Inútiles pensamientos de una mente en su chochez. Más adelante, Firebrand había aprendido a reírse de aquel vejestorio, incluso a alegrarse de su muerte.

El dios de las piedras se lo había enseñado, así como que la profecía era fácil. Porque, al fin y al cabo, ¿no era él el más joven de los namer? ¿Y un namer entre los que-nara, donde hasta los niños veneraban a Mishakal?

Porque, más allá de los conocimientos y la sabiduría, está la profecía. De eso, Firebrand estaba seguro. Por consiguiente, clavó la vista en los ópalos, en aquellos ojos de dioses, y, tal como debiera haberle indicado el nombre de las piedras, el ojo de un dios le devolvió la mirada.

«Sargonnas», se llamaba a sí mismo. Y «Consorte de la Oscuridad». Rápidamente le enseñó el camino de la profecía, el modo de saltar por encima de los conocimientos y la sabiduría para penetrar sin más en el fuego y en el hechizo de las cosas predecibles.

El namer se sentó al borde del fuego y contempló la corona, mientras los demás —la gente sencilla, inexperta en cuanto a filosofías y ciencias— se ocupaban de asuntos domésticos y fáciles, tales como montar y levantar el campamento o buscar comida. Allí solo, donde la luz del fuego cesaba para dar paso a las tinieblas, Firebrand reflexionó sobre el misterio de las piedras, vio el oleaje de los mares y los guiños de las lunas.

Y de la más profunda oscuridad surgió una mujer morena, salpicados sus cabellos de hielo y estrellas invernales.

El dios de la corona le dijo que todo eso estaba aún por suceder.
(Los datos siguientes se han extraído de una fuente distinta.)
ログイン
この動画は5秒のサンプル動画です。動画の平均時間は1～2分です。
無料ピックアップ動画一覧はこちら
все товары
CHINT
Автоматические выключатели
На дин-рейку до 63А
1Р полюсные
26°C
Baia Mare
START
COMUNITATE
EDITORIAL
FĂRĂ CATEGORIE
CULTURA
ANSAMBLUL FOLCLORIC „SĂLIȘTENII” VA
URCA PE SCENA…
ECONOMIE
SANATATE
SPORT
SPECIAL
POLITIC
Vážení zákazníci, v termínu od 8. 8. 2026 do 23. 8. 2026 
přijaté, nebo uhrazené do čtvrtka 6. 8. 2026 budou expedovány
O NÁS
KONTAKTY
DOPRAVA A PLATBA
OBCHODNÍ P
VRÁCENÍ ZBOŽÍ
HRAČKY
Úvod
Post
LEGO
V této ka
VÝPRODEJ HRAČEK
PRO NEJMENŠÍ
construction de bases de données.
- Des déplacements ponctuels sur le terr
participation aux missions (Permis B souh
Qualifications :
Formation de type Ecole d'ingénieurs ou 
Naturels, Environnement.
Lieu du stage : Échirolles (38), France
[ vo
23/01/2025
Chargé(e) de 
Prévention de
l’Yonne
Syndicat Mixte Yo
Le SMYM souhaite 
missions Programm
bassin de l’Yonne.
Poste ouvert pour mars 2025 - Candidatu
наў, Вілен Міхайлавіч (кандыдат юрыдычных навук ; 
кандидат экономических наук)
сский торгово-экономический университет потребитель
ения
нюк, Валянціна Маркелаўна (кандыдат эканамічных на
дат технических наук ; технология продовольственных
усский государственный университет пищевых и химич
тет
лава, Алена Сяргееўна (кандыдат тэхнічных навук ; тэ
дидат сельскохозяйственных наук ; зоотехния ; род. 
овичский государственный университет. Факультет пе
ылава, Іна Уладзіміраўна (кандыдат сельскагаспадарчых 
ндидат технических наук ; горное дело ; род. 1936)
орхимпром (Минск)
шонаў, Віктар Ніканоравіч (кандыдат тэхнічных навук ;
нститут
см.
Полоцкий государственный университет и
Firebrand no estaba seguro de lo que tales visiones significaran, pero eran las que tenía, y predecían algo grandioso y terrible. De eso estaba convencido, y el dios le dio la razón.

Y, cuando se le hubieron presentado todas las incontables visiones y presagios desde aquel momento, situado tres siglos antes, hasta la hora en que todo terminaría en el mundo, la voz de las piedras susurró obsesionante y dulce al mismo tiempo:

«Ahora te seguirán...»

Desde luego, Firebrand había creído que Sargonnas se refería a los que-nara. Pero se trataba de un pueblo sucio y que apestaba a cuero, para el que la profecía de un hombre joven significaba delirio y ambición. «El futuro es mortal —advirtieron los mayores—, dado que esperamos mucho de él.»

Firebrand sentía desprecio hacia ellos. Sus palabras no eran más que los aullidos de desdentados chacales.